Special Story
虫入り琥珀の世界
昨年マイケル・クライトンのSF小説『ジュラシック・パーク』がスティーブン・スピルバーグ監督により映画化され、たいへんな話題となった。この中に、琥珀に小さな穴をあけ、長い針をその中の吸血昆虫に突き刺し、体液を採取するシーンがある。しかしながら、通 常このようなことは考えられない。つまり、昆虫の体は「外骨格」といって「よろい」のような硬い皮膚があるために、死んでも外見上は完璧に見えるものも少なくない。しかし、体内はそうはいかない。すぐパサパサになってしまう。

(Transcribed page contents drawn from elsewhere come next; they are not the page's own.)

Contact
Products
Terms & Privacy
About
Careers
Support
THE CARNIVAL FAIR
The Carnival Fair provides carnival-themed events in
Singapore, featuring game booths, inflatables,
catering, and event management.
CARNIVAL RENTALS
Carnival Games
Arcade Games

琥珀に包まれた昆虫化石も外見上じつにきれいに残っているが、体の中はどうなっているのだろう?こんな子供のような好奇心から、虫を包んだ琥珀ごと切片(約1mm)にするという、あまり人のやらないことを試してみた。材料にしたのはドミニカ産の約4000万年前のハエの仲間の化石などで、比較的きれいにのこっているものを観察した。

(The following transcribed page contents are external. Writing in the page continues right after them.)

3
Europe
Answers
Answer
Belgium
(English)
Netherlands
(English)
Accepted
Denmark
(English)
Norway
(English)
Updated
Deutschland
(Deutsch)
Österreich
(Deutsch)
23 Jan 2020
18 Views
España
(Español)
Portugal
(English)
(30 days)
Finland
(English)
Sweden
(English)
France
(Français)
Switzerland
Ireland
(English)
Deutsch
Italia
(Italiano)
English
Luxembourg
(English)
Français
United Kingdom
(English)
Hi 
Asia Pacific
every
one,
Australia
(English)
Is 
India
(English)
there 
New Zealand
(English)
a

結果は数個体観察したが同様であった。いずれも琥珀の部分はよく切れたが、虫の体はたいへん切れにくかった。つまり、体内はほとんど空洞でしかも樹枝は浸透していないのである。そこで、新しく作った樹脂を体内に流し込んで内部を補強してからもう一度切片を作成した。比較的よく切れた皮膚の近くに筋肉組織の一部と思われるものがわずかにみられるだけで、組織らしいものはまったく観察できない。

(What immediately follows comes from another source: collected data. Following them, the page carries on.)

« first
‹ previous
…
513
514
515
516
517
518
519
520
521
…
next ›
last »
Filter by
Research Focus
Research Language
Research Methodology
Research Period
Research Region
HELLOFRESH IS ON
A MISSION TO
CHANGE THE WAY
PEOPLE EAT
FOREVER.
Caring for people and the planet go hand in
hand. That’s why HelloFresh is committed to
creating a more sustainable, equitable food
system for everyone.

しかし、アメリカのポイナー博士は4000万年前の昆虫化石から核や核膜、さらには小胞体まで電子顕微鏡でとらえている。私たちは長年昆虫の組織を樹脂に埋め込んでごく薄い切片を作り、電子顕微鏡で見るという作業をしているが、電子顕微鏡の固定もしないで 細胞内の器官を残すことは常識では考えにくい。ポイナー博士も指摘しているように彼の観察は「きわめて稀なケース」であったのだと思う。近いうちにわたしたちもこのごくわずかに残った組織?を電子顕微鏡で観察したいと思っている。
(左) 【琥珀に包まれた虫と琥珀の切片】
写真は胸部の断面で、内部はほとんど残っていない。矢印はなんらかの組織の一部と思われる部分を示す。
(右) 【琥珀内のハエの触覚拡大写真】
毛の状態まではっきり見える。
(ながしま・たかゆき/東京農業大学助手、あかい・ひろむ/東京農業大学客員教授)
※所属などはすべて季刊「生命誌」掲載当時の情報です。